- _Saved entries_:
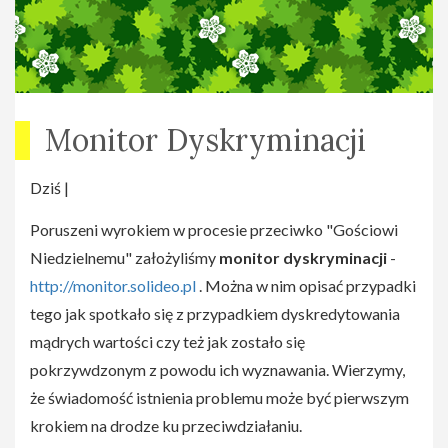
Monitor Dyskryminacji
Dziś |
Poruszeni wyrokiem w procesie przeciwko "Gościowi
Niedzielnemu" założyliśmy
monitor dyskryminacji
-
http://monitor.solideo.pl
. Można w nim opisać przypadki
tego jak spotkało się z przypadkiem dyskredytowania
mądrych wartości czy też jak zostało się
pokrzywdzonym z powodu ich wyznawania. Wierzymy,
że świadomość istnienia problemu może być pierwszym
krokiem na drodze ku przeciwdziałaniu.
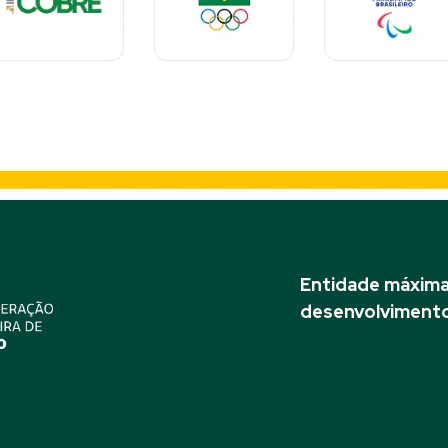
Entidade máxima 
desenvolvimento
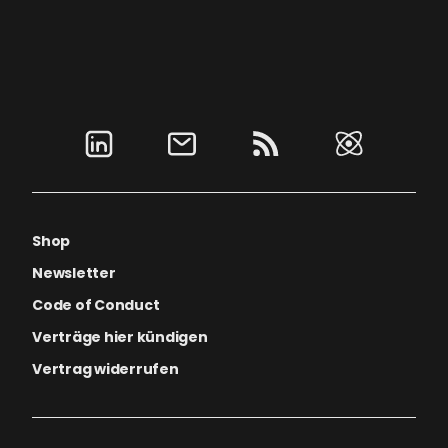
Shop
Newsletter
Code of Conduct
Verträge hier kündigen
Vertrag widerrufen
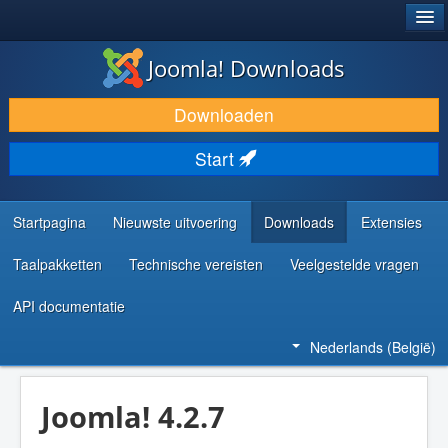
®
JOOMLA!
Joomla! Downloads
DOWNLOAD & BREID UIT
Downloaden
ONTDEK & LEER
Start
COMMUNITY & ONDERSTEUNING
ONTWIKKELAARSBRONNEN
Startpagina
Nieuwste uitvoering
Downloads
Extensies
Taalpakketten
Technische vereisten
Veelgestelde vragen
API documentatie
Nederlands (België)
Joomla! 4.2.7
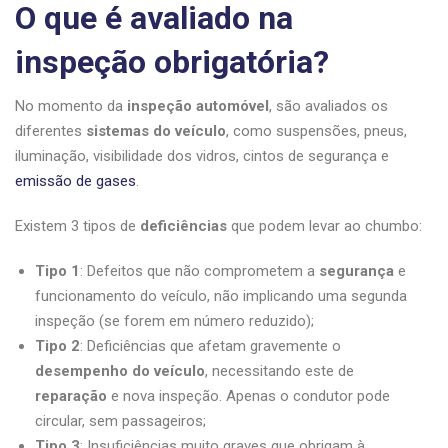
O que é avaliado na
inspeção obrigatória?
No momento da
inspeção automóvel
, são avaliados os
diferentes
sistemas do veículo
, como suspensões, pneus,
iluminação, visibilidade dos vidros, cintos de segurança e
emissão de gases
.
Existem 3 tipos de
deficiências
que podem levar ao chumbo:
Tipo 1
: Defeitos que não comprometem a
segurança
e
funcionamento do veículo, não implicando uma segunda
inspeção (se forem em número reduzido);
Tipo 2
: Deficiências que afetam gravemente o
desempenho do veículo
, necessitando este de
reparação
e nova inspeção. Apenas o condutor pode
circular, sem passageiros;
Tipo 3
: Insuficiências muito graves que obrigam à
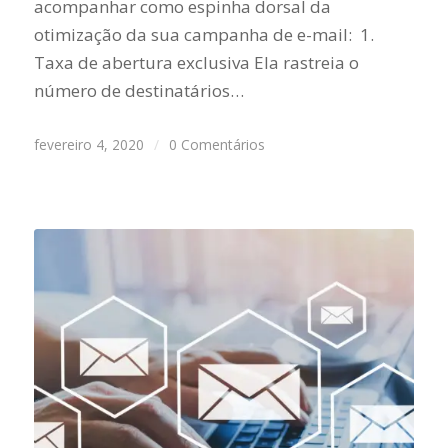
acompanhar como espinha dorsal da
otimização da sua campanha de e-mail: 1.
Taxa de abertura exclusiva Ela rastreia o
número de destinatários…
fevereiro 4, 2020
/
0 Comentários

- _EXERCISE PROMPT_: With no other words, report how many lines in the entries hold the string "número".

- _RESPONSE TO THE TASK_: 2